As set forth in SSR 82-62, Plaintiff's previous work experience should satisfy three criteria before such work experience will be deemed to be past relevant work. First, previous work experience must have been substantial gainful activity; second, previous work experience must have satisfied a duration criterion; third, previous work experience must have also satisfied a recency criterion.
The ALJ's decision categorizing Plaintiff's past work experience as a department store cashier is perplexing. During the hearing, the ALJ questioned Plaintiff briefly on her previous work experience. Based on the questions, Plaintiff answered that her last job before claiming disability was at Wegman's Supermarket in October 2002. From 2000 to October 2002, Plaintiff had a similar position. Prior to that, Plaintiff worked at Stern's Department Store as a sales associate. Plaintiff also stated that she worked at the lunch program at the Edison Board of Education performing cafeteria work. At no time during the hearing did the ALJ question Plaintiff's duties at these jobs (i.e., what type of work, how much time sitting and standing was required of each job, or how much weight was she "actually" lifting for each particular job). Instead, the ALJ, without an explanation, categorized Plaintiff's relevant work experience as "department store cashier." Again, this Court does not comment on the merit of that determination; however, because the decision lacks the analysis of how the ALJ arrived at such conclusion, the Court finds the ALJ may have improperly designated Plaintiff's past relevant work.

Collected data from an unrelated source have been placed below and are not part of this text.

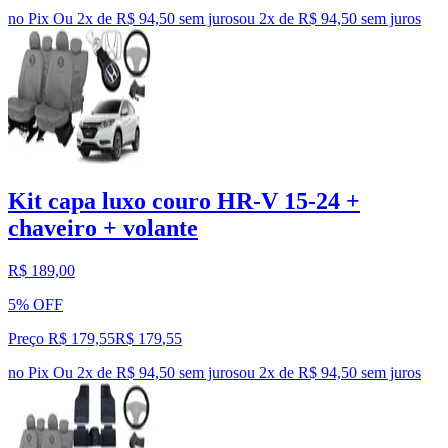
no Pix
Ou 2x de R$ 94,50 sem juros
ou
2
x de
R$ 94,50
sem juros
Kit capa luxo couro HR-V 15-24 +
chaveiro + volante
R$ 189,00
5% OFF
Preço R$ 179,55
R$
179
,
55
no Pix
Ou 2x de R$ 94,50 sem juros
ou
2
x de
R$ 94,50
sem juros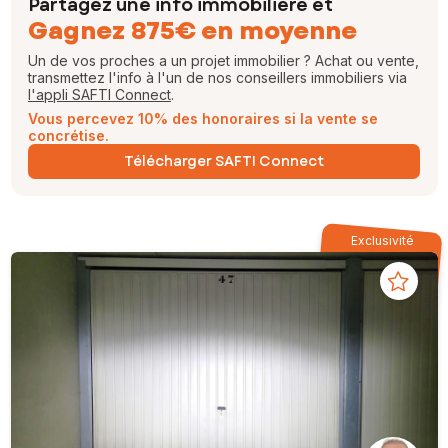
Partagez une info immobilière et
Gagnez 875€ en moyenne
Un de vos proches a un projet immobilier ? Achat ou vente,
transmettez l'info à l'un de nos conseillers immobiliers via
l'appli SAFTI Connect
.
Vous percevez 10% des honoraires si la vente se
concrétise.
Télécharger SAFTI Connect
Exclusivité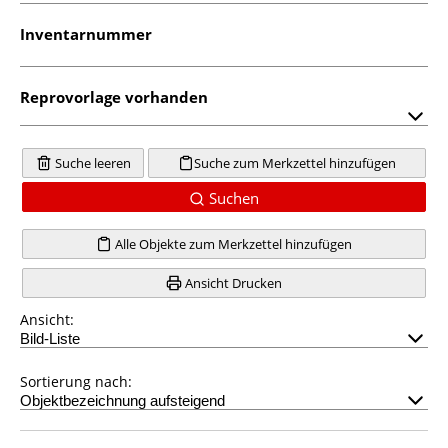
Inventarnummer
Reprovorlage vorhanden
Suche leeren
Suche zum Merkzettel hinzufügen
Suchen
Alle Objekte zum Merkzettel hinzufügen
Ansicht Drucken
Ansicht:
Sortierung nach: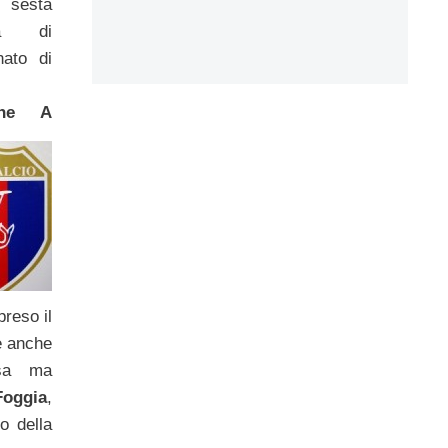
esta
ata di
nato di
ione A
preso il
e anche
esa ma
Foggia
,
o della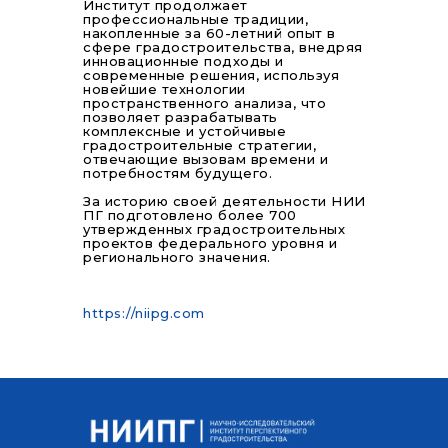
Институт продолжает
профессиональные традиции,
накопленные за 60-летний опыт в
сфере градостроительства, внедряя
инновационные подходы и
современные решения, используя
новейшие технологии
пространственного анализа, что
позволяет разрабатывать
комплексные и устойчивые
градостроительные стратегии,
отвечающие вызовам времени и
потребностям будущего.
За историю своей деятельности НИИ
ПГ подготовлено более 700
утвержденных градостроительных
проектов федерального уровня и
регионального значения.
https://niipg.com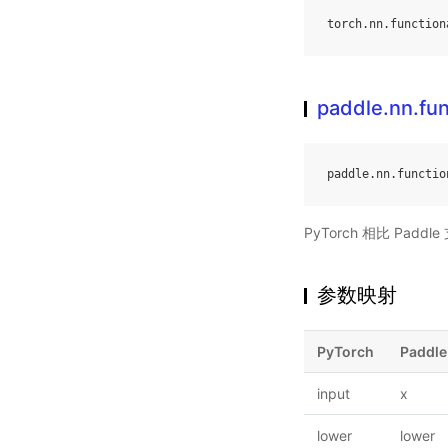
torch
.
nn
.
function
paddle.nn.fun
paddle
.
nn
.
functio
PyTorch 相比 Pa
参数映射
PyTorch
Paddle
input
x
lower
lower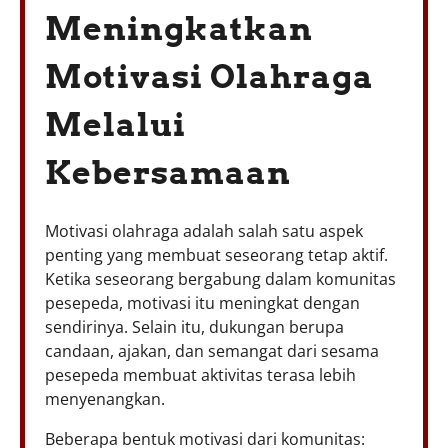
Meningkatkan
Motivasi Olahraga
Melalui
Kebersamaan
Motivasi olahraga adalah salah satu aspek
penting yang membuat seseorang tetap aktif.
Ketika seseorang bergabung dalam komunitas
pesepeda, motivasi itu meningkat dengan
sendirinya. Selain itu, dukungan berupa
candaan, ajakan, dan semangat dari sesama
pesepeda membuat aktivitas terasa lebih
menyenangkan.
Beberapa bentuk motivasi dari komunitas: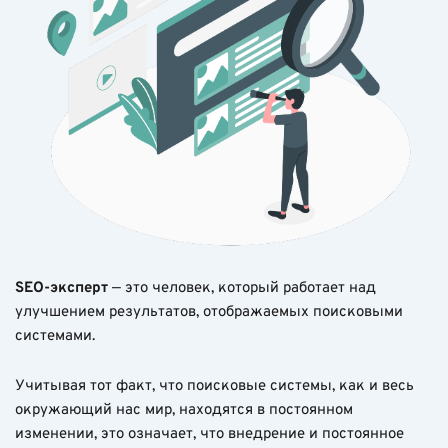
SEO-эксперт
— это человек, который работает над
улучшением результатов, отображаемых поисковыми
системами.
Учитывая тот факт, что поисковые системы, как и весь
окружающий нас мир, находятся в постоянном
изменении, это означает, что внедрение и постоянное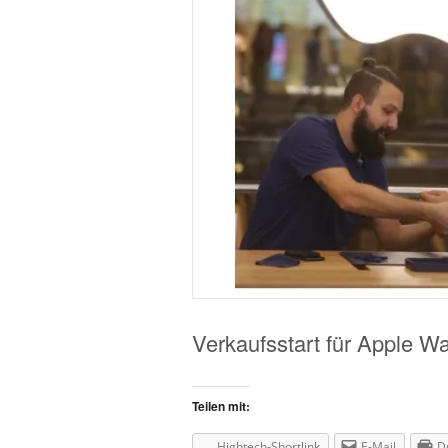
Verkaufsstart für Apple Wa
Teilen mit:
Hightech-Shortlink
E-Mail
D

Plaintiff first answered that she stopped working in 2003 at Wegman's, however, she later corrected the date.
Plaintiff suggests that her past relevant work should be Salesperson, General Merchandise (DOT# 279.357.054), pursuant to the Dictionary of Occupational Title, which is more appropriate for the duties that Plaintiff actually performed at Stern's Department Store. However, because the record was insufficiently developed on this issue, the Court shall reserve and remand this determination for the ALJ.
Accordingly, because the Court, after reviewing the record, finds that the ALJ's decision lacked a discussion of certain medical evidence, and in light of that evidence, the ALJ may have improperly discounted Plaintiff's subjective complaints, and the ALJ's lack of explanation pertaining to his designation of Plaintiff's past relevant work, the Court will remand this matter to the Commissioner to further develop the record consistent with this Opinion.